A man, a woman, and an apple tree. A familiar combination of historic consequence, but the events here take place far from Eden.  Jane sits all day in the stifling heat of a shabby home. Her husband, Mac, is increasingly desperate about his work, and, consequently, their future.

The setting is in a future where economics have failed, heat is rising and vegetation of any kind is rare. So what, then, to make of a bump in the linoleum flooring that transpires to be a green sapling growing through the floor?

Is it real? Do they both see the same thing? Is this a manifestation of Jane’s depression, taking on a hallucinatory tangibility? Is there really any hope to be had from this new growth, or has something gone too far?

Originally a play, Zinnie Harris, under commission from the Sound Festival, has boiled the narrative into an intense libretto, and within the irregular undulations of John Harris’s score the dialogue, between two people struggling against an inevitably tragic denouement, drifts from spoken word to song, often in the midst of a single line – and frequently with tragi-comic impact.
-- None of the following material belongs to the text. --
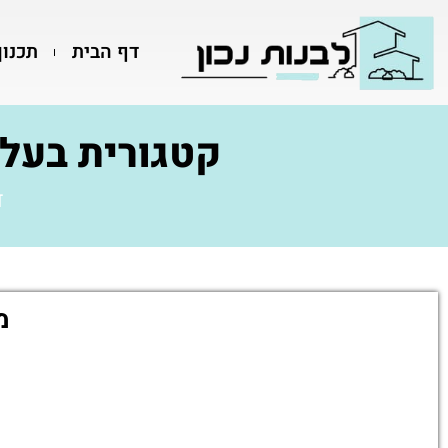
דף הבית
תכנון
קטגורית בעלי
ד
מ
It is somewhat troubling to observe that the depiction of the future as a hopeless, overheated, poisoned eventuality has grown, in itself, somewhat banal, and there is little here that adds any particularly fresh insight into that sad state of affairs. However, Alan McHugh and Pauline Knowles occupy their characters with a raw and hurt despair that it is impossible not to be moved by the evocation of how a societal carelessness and neglect turns full circle on itself affording the space for individuals to career helplessly towards self-destruction. There really is no way back to the garden.